Description
Mr. Billson describes a terrible irony of being liberated. Two POWs are killed when pallets parachuted in by the Americans strike them.
Walter Billson
Walter Billson was born in Lennoxville, Quebec on October 2, 1914. After completing grade six, he went to work at a local garage. He also joined the Sherbrooke Regiment so he could take rifle practice. In 1940, he enlisted with the Royal Rifles of Canada and became a dispatch rider. After training stints at Valcartier, Sussex and Gander, he returned to Valcartier and was married. The next day, he was heading for Hong Kong. When the battle for Hong Kong begins, Mr. Billson, by then a Corporal, is put in charge of a Bren gun, guarding a pillbox at TaiTam gap. After being captured and imprisoned at North Point Camp, he is sent to a Japanese labor camp near the Omini coal mine. After being liberated, Mr. Billson sees the devastation of Nagasaki as a result of the atomic bomb.
Transcript
B-29’s went over and we had got some black cloth which was quite a lot and some white cloth and on the roof of the prison camp we put, covered it all with black and we made letters “P W”.

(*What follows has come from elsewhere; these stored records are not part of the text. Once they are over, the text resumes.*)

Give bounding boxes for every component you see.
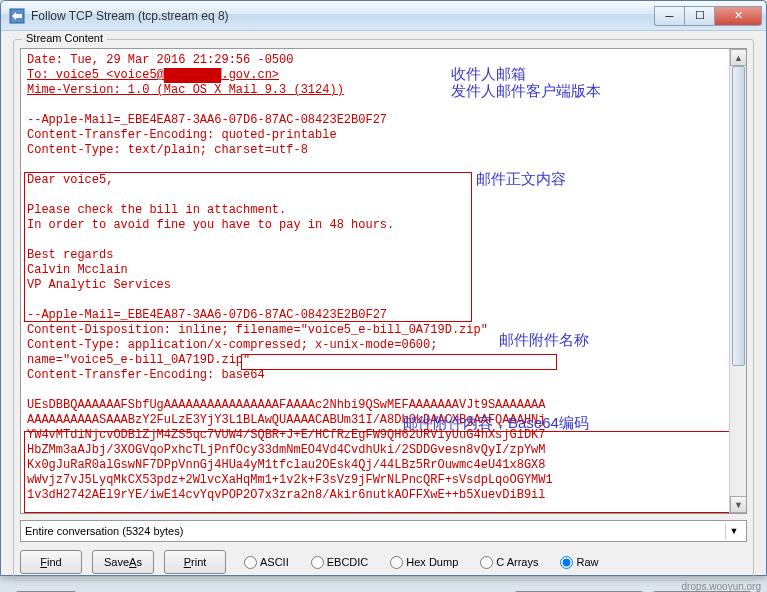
stream-content-fieldset: Stream Content Date: Tue, 29 Mar 2016 21… xyxy=(13,39,754,581)
radio-ebcdic[interactable]: EBCDIC xyxy=(311,556,369,569)
radio-ascii[interactable]: ASCII xyxy=(244,556,289,569)
window-title: Follow TCP Stream (tcp.stream eq 8) xyxy=(31,9,654,23)
format-radios: ASCII EBCDIC Hex Dump C Arrays Raw xyxy=(244,556,598,569)
minimize-button[interactable]: ─ xyxy=(654,6,684,26)
chevron-down-icon: ▼ xyxy=(725,523,742,539)
dialog-window: Follow TCP Stream (tcp.stream eq 8) ─ ☐ … xyxy=(0,0,767,576)
conversation-dropdown[interactable]: Entire conversation (5324 bytes) ▼ xyxy=(20,520,747,542)
app-icon xyxy=(9,8,25,24)
fieldset-label: Stream Content xyxy=(22,32,107,44)
conversation-row: Entire conversation (5324 bytes) ▼ xyxy=(20,520,747,542)
scroll-down-button[interactable]: ▼ xyxy=(730,496,747,513)
stream-text: Date: Tue, 29 Mar 2016 21:29:56 -0500 To… xyxy=(21,49,746,507)
content-area: Stream Content Date: Tue, 29 Mar 2016 21… xyxy=(1,31,766,592)
radio-carrays[interactable]: C Arrays xyxy=(480,556,538,569)
maximize-button[interactable]: ☐ xyxy=(684,6,714,26)
print-button[interactable]: Print xyxy=(164,550,226,574)
stream-textbox[interactable]: Date: Tue, 29 Mar 2016 21:29:56 -0500 To… xyxy=(20,48,747,514)
scroll-thumb[interactable] xyxy=(732,66,745,366)
close-window-button[interactable]: ✕ xyxy=(714,6,762,26)
vertical-scrollbar[interactable]: ▲ ▼ xyxy=(729,49,746,513)
radio-hexdump[interactable]: Hex Dump xyxy=(390,556,458,569)
scroll-up-button[interactable]: ▲ xyxy=(730,49,747,66)
save-as-button[interactable]: Save As xyxy=(92,550,154,574)
titlebar[interactable]: Follow TCP Stream (tcp.stream eq 8) ─ ☐ … xyxy=(1,1,766,31)
radio-raw[interactable]: Raw xyxy=(560,556,598,569)
watermark: drops.wooyun.org xyxy=(682,581,762,592)
window-controls: ─ ☐ ✕ xyxy=(654,6,762,26)
toolbar-row: Find Save As Print ASCII EBCDIC Hex Dump… xyxy=(20,550,747,574)
find-button[interactable]: Find xyxy=(20,550,82,574)
dropdown-selected: Entire conversation (5324 bytes) xyxy=(25,525,183,537)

One of the planes was flying over. He broke ranks and came down and took a look around and then they started bringing food in. And they dropped it by the tonnes. Two fellows got killed from that; they were all out gawking up in the air waiting for the planes to come over and of course, some of them were, the pallets were overloaded and they came down pretty fast. One fellow got hit in the head and it shoved it right down between his shoulders, about that much of his head you could see and another fellow, a barrel busted and a piece of steel cut him, sliced him across here. But when we left that camp and this was all going to go to the Japanese, they had dropped enough stuff there, we left about six tonne of food in that camp.